The term "next-generation" has been used related to reservoir simulation within the industry for almost a decade. This paper discusses factors that make next-generation simulators more special and effective than well-known previous methods by outlining the basis as well as the differences between the methods. The conventional reservoir simulator discussed makes use of the fully implicit (FI) and implicit in pressure / explicit in saturation (IMPES) methods. Fully implicit methods are more stable than explicit methods; however, more core memory and computation effort per time step are required when using fully implicit methods. Time truncation errors encountered when large time steps are used and the difficulties with implementation of higher order methods to reduce spatial truncation are some of the drawbacks of fully implicit formulations. Krylov subspace algorithms are the sole option for linear system solvers.

The next-generation simulator discussed uses a relaxed volume balance approach, which is better than a mass balance formulation because the volume balance is a local error, and does not accumulate over time. The volume balance is simply the difference between the fluid volume and the pore volume in each grid block in the model, and is the primary convergence criteria in a volume balance model. A review and systematic comparison of solvers and solution methods is provided, such as finite difference methods (FDMs) and finite element methods (FEMs).

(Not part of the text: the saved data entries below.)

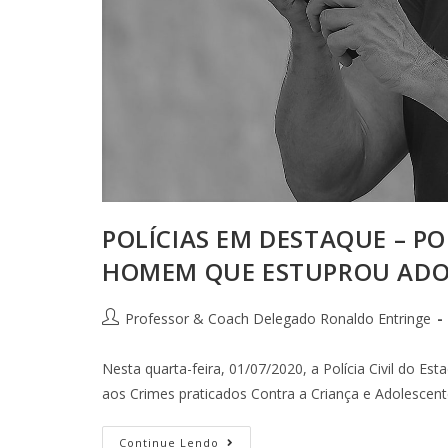
POLÍCIAS EM DESTAQUE – PO
HOMEM QUE ESTUPROU ADO
Professor & Coach Delegado Ronaldo Entringe
Nesta quarta-feira, 01/07/2020, a Polícia Civil do E
aos Crimes praticados Contra a Criança e Adolescente
Continue Lendo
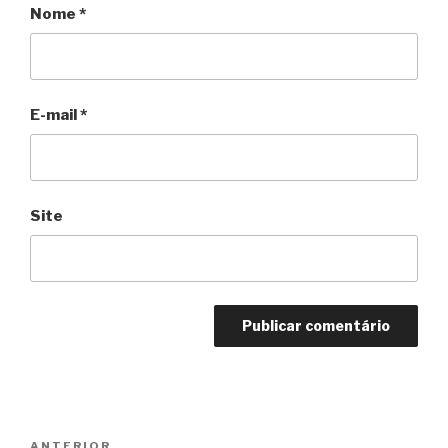
Nome
*
E-mail
*
Site
Navegação
Anterior
ANTERIOR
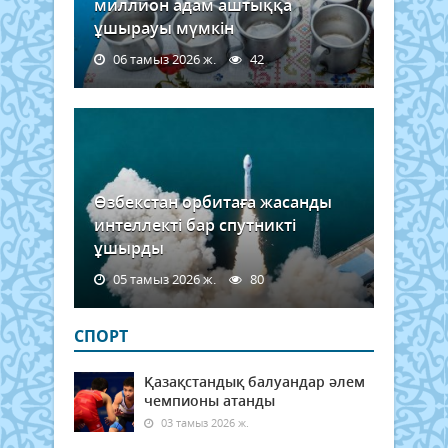
миллион адам аштыққа
ұшырауы мүмкін
06 тамыз 2026 ж.
42
Өзбекстан орбитаға жасанды
интеллекті бар спутникті
ұшырды
05 тамыз 2026 ж.
80
СПОРТ
Қазақстандық балуандар әлем
чемпионы атанды
03 тамыз 2026 ж.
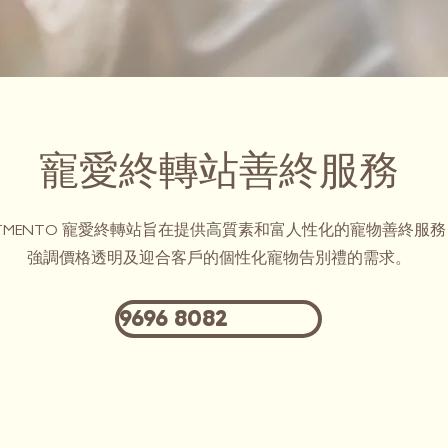
寵愛終轉站善終服務
ETMENTO 寵愛終轉站旨在提供高質素和富人性化的寵物善終服務
強調價格透明及迎合客戶的個性化寵物告別禮的需求。
9696 8082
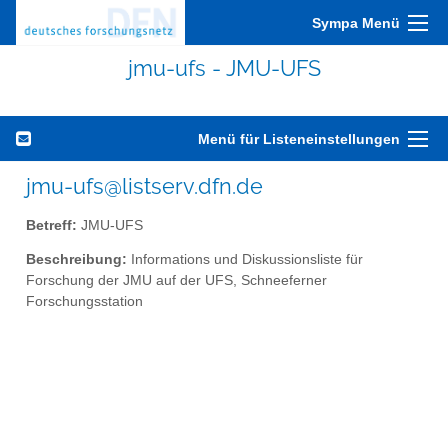
Sympa Menü
jmu-ufs - JMU-UFS
Menü für Listeneinstellungen
jmu-ufs@listserv.dfn.de
Betreff:
JMU-UFS
Beschreibung:
Informations und Diskussionsliste für
Forschung der JMU auf der UFS, Schneeferner
Forschungsstation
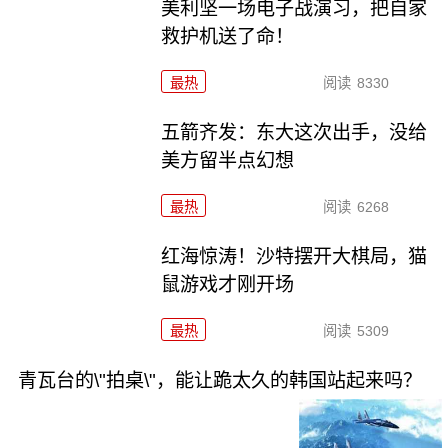
美利坚一场电子战演习，把自家
救护机送了命！
最热
阅读
8330
五箭齐发：东大这次出手，没给
美方留半点幻想
最热
阅读
6268
红海惊涛！沙特摆开大棋局，猫
鼠游戏才刚开场
最热
阅读
5309
青瓦台的\"拍桌\"，能让跪太久的韩国站起来吗？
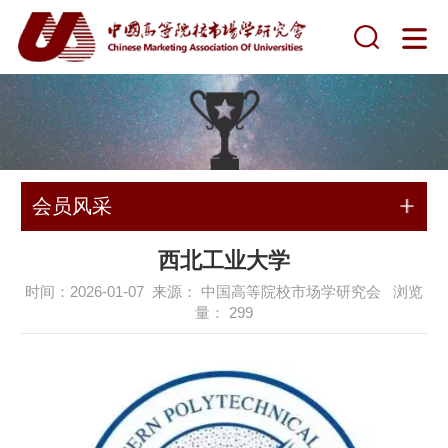
会员风采
西北工业大学
时间：2026-01-07 来源： 中国高等院校市场学研究会 浏览
量：
299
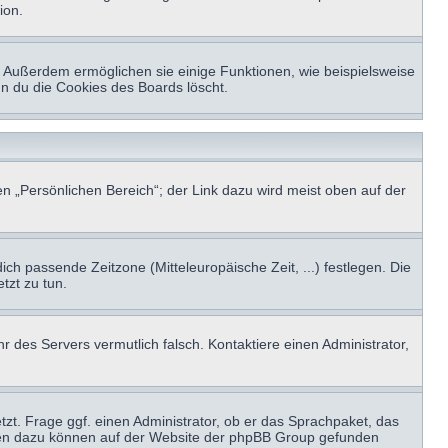
ion.
t. Außerdem ermöglichen sie einige Funktionen, wie beispielsweise
nn du die Cookies des Boards löscht.
n „Persönlichen Bereich“; der Link dazu wird meist oben auf der
ich passende Zeitzone (Mitteleuropäische Zeit, ...) festlegen. Die
tzt zu tun.
hr des Servers vermutlich falsch. Kontaktiere einen Administrator,
tzt. Frage ggf. einen Administrator, ob er das Sprachpaket, das
tionen dazu können auf der Website der phpBB Group gefunden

Finally, the results of runs conducted on the SPE CSP 9 from both "conventional" and next-generation simulators are provided along with a comparison of processing times.

Introduction

The potential of reservoir simulation was realized in the mid-1940s and the first reservoir simulators were developed in the 1950s. Analysis methods that supplement reservoir simulation include well testing, field observation, laboratory tests, field pilot tests, simple mathematical analyses, and extrapolation from the performance of other reservoirs. Two kinds of simulators predate numerical reservoir simulation: electric analogs and scaled physical models. As electric analog models are outmoded, focus within the industry has been on fluid-flow simulators (Mattax and Dalton 1990).

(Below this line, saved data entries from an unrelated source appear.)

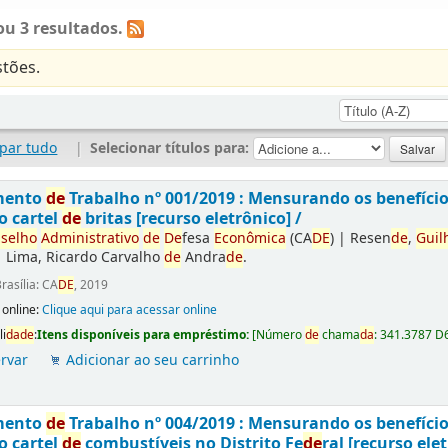
u 3 resultados.
tões.
par tudo
|
Selecionar títulos para:
mento
de
Trabalho nº 001/2019 : Mensurando os benefíci
o cartel
de
britas [recurso eletrônico] /
selho
Administrativo
de
De
fesa
Econômica
(CA
DE
)
|
Resen
de
,
Guil
|
Lima, Ricardo Carvalho
de
Andra
de
.
rasília: CA
DE
, 2019
 online:
Clique aqui para acessar online
li
da
de
:
Itens disponíveis para empréstimo:
[
Número
de
chama
da
:
341.3787 D
rvar
Adicionar ao seu carrinho
mento
de
Trabalho nº 004/2019 : Mensurando os benefíci
o cartel
de
combustíveis no Distrito Fe
de
ral [recurso elet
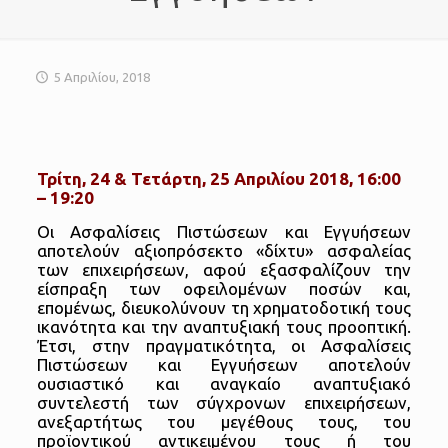
5 Απριλίου, 2018
Τρίτη, 24 & Τετάρτη, 25 Απριλίου 2018, 16:00
– 19:20
Οι Ασφαλίσεις Πιστώσεων και Εγγυήσεων
αποτελούν αξιοπρόσεκτο «δίχτυ» ασφαλείας
των επιχειρήσεων, αφού εξασφαλίζουν την
είσπραξη των οφειλομένων ποσών και,
επομένως, διευκολύνουν τη χρηματοδοτική τους
ικανότητα και την αναπτυξιακή τους προοπτική.
Έτσι, στην πραγματικότητα, οι Ασφαλίσεις
Πιστώσεων και Εγγυήσεων αποτελούν
ουσιαστικό και αναγκαίο αναπτυξιακό
συντελεστή των σύγχρονων επιχειρήσεων,
ανεξαρτήτως του μεγέθους τους, του
προϊοντικού αντικειμένου τους ή του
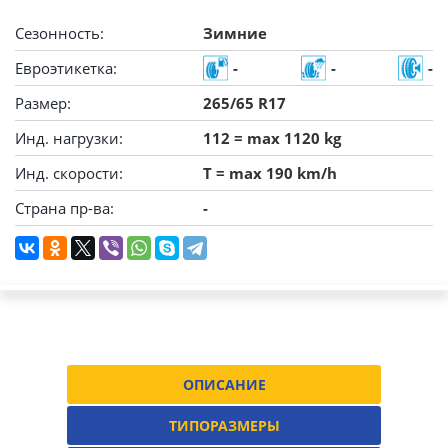
Сезонность:
Зимние
Евроэтикетка:
-
-
-
Размер:
265/65 R17
Инд. нагрузки:
112 = max 1120 kg
Инд. скорости:
T = max 190 km/h
Страна пр-ва:
-
ОПИСАНИЕ
ТИПОРАЗМЕРЫ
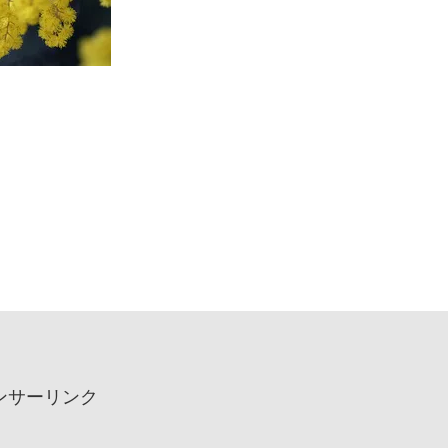
ンサーリンク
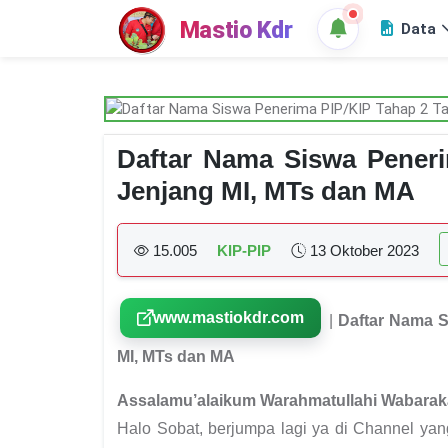
Mastio Kdr
Data
Daftar Nama Siswa Pener
Jenjang MI, MTs dan MA
15.005
KIP-PIP
13 Oktober 2023
www.mastiokdr.com
|
Daftar Nama S
MI, MTs dan MA
Assalamu’alaikum Warahmatullahi Wabarak
Halo Sobat, berjumpa lagi ya di Channel ya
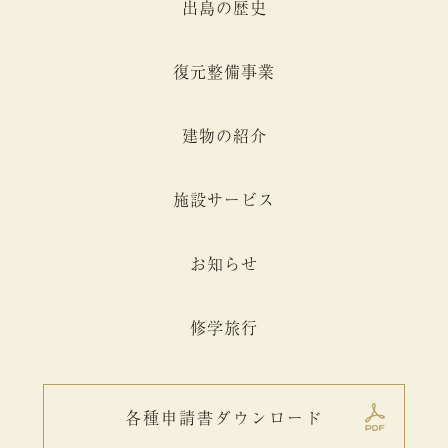
出島の歴史
復元整備事業
建物の紹介
施設サービス
お知らせ
修学旅行
各種申請書ダウンロード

The validity of a reservoir simulation model is tested using history matching. The reservoir simulation results are compared with real field data as it becomes available. The smart field concept provides the opportunity for real-time collection of field performance data, and real-time history matching is achieved using automated workflows.

Numerical simulation is a convenient tool used for production forecasting, thus helping make correct reservoir management decisions. Traditional finite difference (FD) simulators dominate both theoretical and practical work in reservoir simulation. Conventional FD simulation is underpinned by three physical concepts: conservation of mass, isothermal fluid phase behavior, and the Darcy approximation of fluid flow through porous media. Thermal simulators (most commonly used for heavy crude oil applications) also permit conservation of energy, allowing temperatures to change within the reservoir.